Happy Birthday Alan
Friday, May 2, 2014

Sumatran orangutan is the oldest male member of his species in North America
Alan the Sumatran orangutan, a longtime resident of Zoo Atlanta, turns 43 on Saturday, May 3. Alan is the oldest male Sumatran orangutan living in the North American population managed by the Association of Zoos and Aquariums’ (AZA) Orangutan Species Survival Plan (SSP). 
Known for his impressive size, long hair and fondness for shiny objects, Alan is also famous for his frequent long call, a deep booming vocalization used by adult male orangutans to warn other males or to impress females. Despite numerous associations with females over the years, he has produced no offspring to date. Orangutans are considered geriatric after the age of about 35 years. 
Zoo Atlanta is home to North America’s largest zoological collection of orangutans, with 13 individuals ranging in age from 7 months to 43 years.
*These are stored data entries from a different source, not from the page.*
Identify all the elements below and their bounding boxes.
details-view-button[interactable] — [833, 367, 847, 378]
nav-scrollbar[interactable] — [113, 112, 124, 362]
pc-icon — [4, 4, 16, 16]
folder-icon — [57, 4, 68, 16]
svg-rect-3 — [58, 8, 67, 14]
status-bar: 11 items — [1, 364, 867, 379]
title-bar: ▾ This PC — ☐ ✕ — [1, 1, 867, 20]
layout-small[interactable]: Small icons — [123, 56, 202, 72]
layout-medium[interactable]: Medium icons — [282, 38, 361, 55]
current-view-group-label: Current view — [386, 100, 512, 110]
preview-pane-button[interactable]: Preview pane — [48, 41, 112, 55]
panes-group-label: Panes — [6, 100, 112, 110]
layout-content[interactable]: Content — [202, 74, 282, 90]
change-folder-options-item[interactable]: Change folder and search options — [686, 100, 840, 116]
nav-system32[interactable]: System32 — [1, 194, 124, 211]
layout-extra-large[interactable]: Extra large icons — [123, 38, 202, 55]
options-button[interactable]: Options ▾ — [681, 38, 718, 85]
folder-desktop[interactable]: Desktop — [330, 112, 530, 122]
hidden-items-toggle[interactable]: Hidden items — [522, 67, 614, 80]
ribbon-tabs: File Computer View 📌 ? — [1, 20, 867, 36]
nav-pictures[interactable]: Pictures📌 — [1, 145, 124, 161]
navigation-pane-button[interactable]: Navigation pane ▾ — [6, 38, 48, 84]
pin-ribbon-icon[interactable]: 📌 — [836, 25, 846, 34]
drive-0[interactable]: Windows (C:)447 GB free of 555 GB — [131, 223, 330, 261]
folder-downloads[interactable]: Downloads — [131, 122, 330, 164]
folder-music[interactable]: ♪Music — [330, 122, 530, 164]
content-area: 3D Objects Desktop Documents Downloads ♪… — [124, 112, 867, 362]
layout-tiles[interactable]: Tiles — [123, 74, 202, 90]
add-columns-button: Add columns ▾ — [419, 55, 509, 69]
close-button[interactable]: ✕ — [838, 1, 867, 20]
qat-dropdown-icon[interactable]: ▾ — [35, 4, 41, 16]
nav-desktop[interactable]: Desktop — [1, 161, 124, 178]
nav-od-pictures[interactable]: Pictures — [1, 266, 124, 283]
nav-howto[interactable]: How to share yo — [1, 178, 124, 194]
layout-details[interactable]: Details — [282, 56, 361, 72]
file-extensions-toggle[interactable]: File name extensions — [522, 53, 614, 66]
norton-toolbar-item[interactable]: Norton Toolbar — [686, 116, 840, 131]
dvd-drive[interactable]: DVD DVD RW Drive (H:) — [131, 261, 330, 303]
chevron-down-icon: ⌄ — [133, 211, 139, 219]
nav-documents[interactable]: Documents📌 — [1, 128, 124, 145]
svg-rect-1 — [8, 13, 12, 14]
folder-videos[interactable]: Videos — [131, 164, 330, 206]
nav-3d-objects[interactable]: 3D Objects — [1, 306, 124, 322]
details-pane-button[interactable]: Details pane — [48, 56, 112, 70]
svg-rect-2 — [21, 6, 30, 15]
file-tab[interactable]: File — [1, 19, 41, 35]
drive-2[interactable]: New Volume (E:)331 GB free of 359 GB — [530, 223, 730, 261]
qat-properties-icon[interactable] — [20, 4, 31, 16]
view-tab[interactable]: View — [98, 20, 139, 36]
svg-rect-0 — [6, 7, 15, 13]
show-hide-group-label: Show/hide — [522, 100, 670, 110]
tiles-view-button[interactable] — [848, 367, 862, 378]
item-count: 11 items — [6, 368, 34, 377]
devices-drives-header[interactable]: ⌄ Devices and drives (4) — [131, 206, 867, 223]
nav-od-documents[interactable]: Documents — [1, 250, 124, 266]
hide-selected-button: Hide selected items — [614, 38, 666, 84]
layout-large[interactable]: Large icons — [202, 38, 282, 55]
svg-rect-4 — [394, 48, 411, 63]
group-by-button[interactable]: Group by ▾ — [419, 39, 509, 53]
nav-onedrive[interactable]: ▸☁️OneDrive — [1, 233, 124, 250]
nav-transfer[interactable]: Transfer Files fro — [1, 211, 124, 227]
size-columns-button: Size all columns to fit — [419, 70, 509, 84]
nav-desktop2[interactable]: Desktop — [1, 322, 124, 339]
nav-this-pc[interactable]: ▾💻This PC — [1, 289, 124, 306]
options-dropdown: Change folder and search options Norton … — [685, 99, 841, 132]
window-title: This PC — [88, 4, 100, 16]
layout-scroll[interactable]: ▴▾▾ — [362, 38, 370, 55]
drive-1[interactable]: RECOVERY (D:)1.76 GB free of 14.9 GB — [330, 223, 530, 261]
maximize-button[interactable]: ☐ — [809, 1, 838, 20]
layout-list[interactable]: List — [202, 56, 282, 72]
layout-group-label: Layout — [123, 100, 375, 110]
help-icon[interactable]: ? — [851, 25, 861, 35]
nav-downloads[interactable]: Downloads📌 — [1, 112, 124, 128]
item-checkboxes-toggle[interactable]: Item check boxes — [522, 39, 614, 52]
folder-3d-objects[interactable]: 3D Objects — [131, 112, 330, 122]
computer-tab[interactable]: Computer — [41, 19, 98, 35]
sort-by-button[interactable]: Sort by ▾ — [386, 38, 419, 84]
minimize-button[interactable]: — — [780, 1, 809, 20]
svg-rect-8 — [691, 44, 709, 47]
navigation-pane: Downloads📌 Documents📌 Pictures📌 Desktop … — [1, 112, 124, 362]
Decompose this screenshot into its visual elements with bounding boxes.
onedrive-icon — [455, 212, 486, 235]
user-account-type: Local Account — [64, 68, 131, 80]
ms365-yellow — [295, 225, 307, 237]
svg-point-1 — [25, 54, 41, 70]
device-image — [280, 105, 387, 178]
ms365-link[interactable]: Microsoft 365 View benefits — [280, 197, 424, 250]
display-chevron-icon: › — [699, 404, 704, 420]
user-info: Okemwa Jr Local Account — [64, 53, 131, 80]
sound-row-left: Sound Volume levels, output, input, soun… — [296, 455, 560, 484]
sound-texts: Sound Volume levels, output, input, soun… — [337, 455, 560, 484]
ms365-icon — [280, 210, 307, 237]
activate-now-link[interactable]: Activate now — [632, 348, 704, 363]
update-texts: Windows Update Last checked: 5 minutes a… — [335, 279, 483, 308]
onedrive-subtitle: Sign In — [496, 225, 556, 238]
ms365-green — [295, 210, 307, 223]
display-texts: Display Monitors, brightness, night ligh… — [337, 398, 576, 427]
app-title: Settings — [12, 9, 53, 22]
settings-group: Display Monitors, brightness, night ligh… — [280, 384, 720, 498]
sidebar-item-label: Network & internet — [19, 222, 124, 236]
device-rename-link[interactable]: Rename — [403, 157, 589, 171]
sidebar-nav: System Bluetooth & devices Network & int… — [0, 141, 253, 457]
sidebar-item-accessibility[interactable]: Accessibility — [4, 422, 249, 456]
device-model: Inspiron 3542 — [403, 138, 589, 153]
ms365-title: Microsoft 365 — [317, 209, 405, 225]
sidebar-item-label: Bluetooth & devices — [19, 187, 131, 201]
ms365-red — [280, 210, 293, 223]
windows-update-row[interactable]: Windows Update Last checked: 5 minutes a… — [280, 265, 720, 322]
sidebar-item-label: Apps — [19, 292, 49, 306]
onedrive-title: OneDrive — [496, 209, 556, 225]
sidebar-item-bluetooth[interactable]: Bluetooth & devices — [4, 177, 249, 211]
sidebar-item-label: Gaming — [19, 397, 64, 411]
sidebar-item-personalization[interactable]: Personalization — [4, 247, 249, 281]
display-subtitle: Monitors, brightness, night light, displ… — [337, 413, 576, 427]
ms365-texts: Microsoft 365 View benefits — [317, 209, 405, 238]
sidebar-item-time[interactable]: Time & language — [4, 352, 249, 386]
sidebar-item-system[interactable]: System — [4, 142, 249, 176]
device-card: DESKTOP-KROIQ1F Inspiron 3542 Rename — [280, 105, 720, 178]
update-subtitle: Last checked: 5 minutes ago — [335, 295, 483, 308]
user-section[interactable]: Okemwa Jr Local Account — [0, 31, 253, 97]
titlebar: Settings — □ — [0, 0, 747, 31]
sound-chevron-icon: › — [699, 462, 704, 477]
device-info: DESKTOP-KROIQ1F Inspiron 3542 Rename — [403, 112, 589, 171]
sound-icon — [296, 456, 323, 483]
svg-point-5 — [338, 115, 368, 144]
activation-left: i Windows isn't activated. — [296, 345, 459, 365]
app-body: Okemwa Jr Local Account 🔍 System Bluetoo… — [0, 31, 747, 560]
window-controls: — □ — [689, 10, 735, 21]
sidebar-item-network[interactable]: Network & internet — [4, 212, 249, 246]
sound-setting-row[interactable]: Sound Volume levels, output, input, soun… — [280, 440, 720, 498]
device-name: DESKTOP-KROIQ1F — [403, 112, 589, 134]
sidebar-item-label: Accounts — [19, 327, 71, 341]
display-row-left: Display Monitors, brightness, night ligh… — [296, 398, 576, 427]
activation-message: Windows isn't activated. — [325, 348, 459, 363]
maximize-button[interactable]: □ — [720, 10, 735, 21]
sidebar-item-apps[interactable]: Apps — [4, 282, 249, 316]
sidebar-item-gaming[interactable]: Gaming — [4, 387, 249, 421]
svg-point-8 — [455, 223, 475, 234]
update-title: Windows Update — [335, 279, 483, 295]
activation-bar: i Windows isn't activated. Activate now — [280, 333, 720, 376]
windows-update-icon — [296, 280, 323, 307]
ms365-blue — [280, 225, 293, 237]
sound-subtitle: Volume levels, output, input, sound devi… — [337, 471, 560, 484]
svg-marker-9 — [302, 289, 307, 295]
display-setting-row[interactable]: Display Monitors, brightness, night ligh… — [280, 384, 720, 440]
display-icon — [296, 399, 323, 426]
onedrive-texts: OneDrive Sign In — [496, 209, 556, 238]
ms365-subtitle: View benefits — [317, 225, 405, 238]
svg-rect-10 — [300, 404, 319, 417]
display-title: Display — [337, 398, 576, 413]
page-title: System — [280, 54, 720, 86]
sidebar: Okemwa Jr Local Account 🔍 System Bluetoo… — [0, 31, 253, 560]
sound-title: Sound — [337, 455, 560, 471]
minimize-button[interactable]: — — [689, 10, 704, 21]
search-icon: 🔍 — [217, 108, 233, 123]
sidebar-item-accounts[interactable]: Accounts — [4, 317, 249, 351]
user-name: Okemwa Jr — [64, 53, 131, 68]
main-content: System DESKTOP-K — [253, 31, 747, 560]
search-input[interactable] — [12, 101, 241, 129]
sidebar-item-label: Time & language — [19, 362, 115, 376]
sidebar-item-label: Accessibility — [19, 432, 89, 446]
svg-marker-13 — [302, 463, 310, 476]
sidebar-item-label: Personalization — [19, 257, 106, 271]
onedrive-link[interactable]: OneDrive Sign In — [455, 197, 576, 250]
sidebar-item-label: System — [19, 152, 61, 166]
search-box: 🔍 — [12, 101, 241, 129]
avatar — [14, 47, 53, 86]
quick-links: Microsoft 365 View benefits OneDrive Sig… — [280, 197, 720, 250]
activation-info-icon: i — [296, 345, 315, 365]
Lori Perkins, Vice President of Collections at Zoo Atlanta, is the national chair of the Orangutan SSP, which seeks to maintain a self-sustaining, genetically diverse population within accredited North American zoos. 
Sumatran orangutans are critically endangered, with fewer than 7,000 individuals believed to remain in the wild. Wild populations have declined drastically in recent years as a result of habitat conversion to palm oil plantations, over-harvesting of timber, and human encroachment. Experts predict that the species could be extinct in the wild within 10 years without targeted conservation efforts.